Science

Running on Water Isn't Impossible for Harry Styles, Says Physics

Harry Styles/YouTube

Acolytes of former One Direction member and future Dunkirk victim Harry Styles believe he is capable of anything. That’s why it seems perfectly natural when, in his new video for his single “Sign of the Times,” he runs on the surface of the water, like some kind of Gucci-coated Jesus. They aren’t entirely wrong: While humans can’t walk on water naturally, technology has actually made this sort of miracle possible, even for those not inherently miraculous as Styles.

Walking on water isn’t impossible if you’ve got the right tools — and many of those tools already exist. In fact, we’ve patented over 40 water-walking devices in the past 50 years, according to LiveScience. All of those devices are designed to surmount the one biological hurdle that prevents us from water gliding like Styles: our massive weight to surface area ratio.

Everything inventors know about walking on water was gleaned from the 1,200 animal and insect species that can do so naturally. According to a 2006 article in the Annual Review of Fluid Mechanics, creatures can be divided into two categories: Water gliders and water slappers. The former group comprises the tiniest of the water walkers, creatures like the spindly-legged water striders. “Jesus Bugs” don’t sink below the surface of the water because their ultra-lightweight bodies let them take advantage of the film-like properties of the water’s surface. The uniquely strong bonds between H2O molecules at the interface of water and air cause them to act, collectively, like a sheet — which can support very light amounts of weight when it’s distributed over a large area. (That same sheet-like behavior caused the faces of Olympic backstrokers to flatten at the water’s surface.)

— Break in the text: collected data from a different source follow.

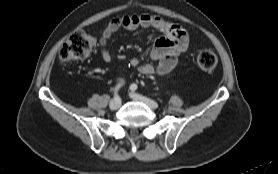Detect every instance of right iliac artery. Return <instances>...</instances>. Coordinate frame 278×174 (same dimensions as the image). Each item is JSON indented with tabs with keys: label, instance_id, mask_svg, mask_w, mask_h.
I'll return each mask as SVG.
<instances>
[{
	"label": "right iliac artery",
	"instance_id": "obj_1",
	"mask_svg": "<svg viewBox=\"0 0 278 174\" xmlns=\"http://www.w3.org/2000/svg\"><path fill=\"white\" fill-rule=\"evenodd\" d=\"M118 89H119V86H117L115 89H114V99L115 100H120L119 96H118Z\"/></svg>",
	"mask_w": 278,
	"mask_h": 174
}]
</instances>
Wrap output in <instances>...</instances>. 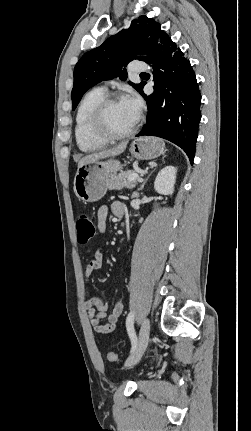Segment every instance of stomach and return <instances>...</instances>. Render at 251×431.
Instances as JSON below:
<instances>
[{
    "mask_svg": "<svg viewBox=\"0 0 251 431\" xmlns=\"http://www.w3.org/2000/svg\"><path fill=\"white\" fill-rule=\"evenodd\" d=\"M129 151L136 159L151 160L163 153L164 143L157 138L140 137L132 141ZM121 169V163L115 159L85 163L74 178L76 196L85 203L100 200L106 194L110 176Z\"/></svg>",
    "mask_w": 251,
    "mask_h": 431,
    "instance_id": "stomach-1",
    "label": "stomach"
}]
</instances>
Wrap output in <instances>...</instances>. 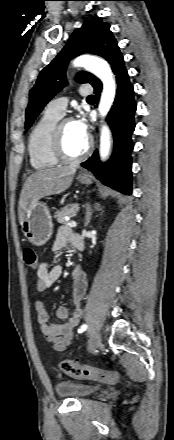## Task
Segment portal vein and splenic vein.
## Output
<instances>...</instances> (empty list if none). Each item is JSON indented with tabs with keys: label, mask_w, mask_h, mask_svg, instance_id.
<instances>
[{
	"label": "portal vein and splenic vein",
	"mask_w": 174,
	"mask_h": 440,
	"mask_svg": "<svg viewBox=\"0 0 174 440\" xmlns=\"http://www.w3.org/2000/svg\"><path fill=\"white\" fill-rule=\"evenodd\" d=\"M67 225H68L69 227H76V226H77V223H76L75 221H69V222L67 223Z\"/></svg>",
	"instance_id": "portal-vein-and-splenic-vein-1"
}]
</instances>
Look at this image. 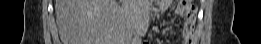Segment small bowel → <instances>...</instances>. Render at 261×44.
I'll return each instance as SVG.
<instances>
[{"instance_id":"1","label":"small bowel","mask_w":261,"mask_h":44,"mask_svg":"<svg viewBox=\"0 0 261 44\" xmlns=\"http://www.w3.org/2000/svg\"><path fill=\"white\" fill-rule=\"evenodd\" d=\"M155 6L160 11L167 10L171 5V0H158L154 2ZM150 2H140L137 5V9H144L147 14L150 13ZM176 13L181 15L183 21L182 43L191 44L194 40L195 27H196V11L191 6H185V8L177 7ZM147 44V42H145Z\"/></svg>"}]
</instances>
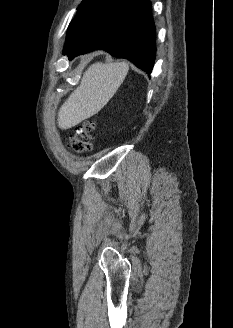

But even Styles’ long, lean limbs aren’t skinny enough to avoid breaking the water’s surface.

Enter the water slappers, which are bigger — to an unexpectedly large degree. These include animals like the basilisk lizard (also known as the Jesus Christ lizard), a bird called the western grebe, and dolphins. Since they’re too heavy to make use of the water’s surface tension, they instead slap the water to create air pockets just beneath the surface, which buoy their body weight for a few moments at a time. This motion is somewhat closer to what Styles does in the video: His feet not only move rapidly but also send water flying, suggesting that he’s striking the surface of the water with a significant amount of force.

Harry Styles: Man or dolphin?

It’s not unlike the spray of water that this dolphin leaves in its wake.

Of course, despite the myth surrounding him Styles is not actually a dolphin, and even if he was, he wouldn’t be able to sustain tail-walking at the slow-burning tempo of “Sign of the Times”: Doing so would require moving fast enough that the air pocket created by the slapping motion doesn’t collapse under the weight it’s carrying. The Annual Review of Fluid Mechanics paper suggested that humans, because of their body composition, would have to sprint at 67 miles per hour — that’s as fast as a cheetah — in order to make this happen.

If Styles really wanted to defy physics IRL, he’d have to turn to tech, which offers him many options, albeit clumsy-looking ones. The water-walking devices that humans have invented over the centuries have all attempted to spread our weight over a larger surface area, much like the water skimmers. The most recent invention, a device called the FloatSki, consists essentially of slim kayaks for each foot. The WaveWalk, a similar invention introduced in 2004, used the same principle but used long pontoons. In a pinch, both would do the trick — but finding a way to make them fit with this sweet creature’s sleek aesthetic, however, would take a miracle even Styles couldn’t conjure.

The WaveWalk, patented in 2004, consisted of a pontoon attached to each foot.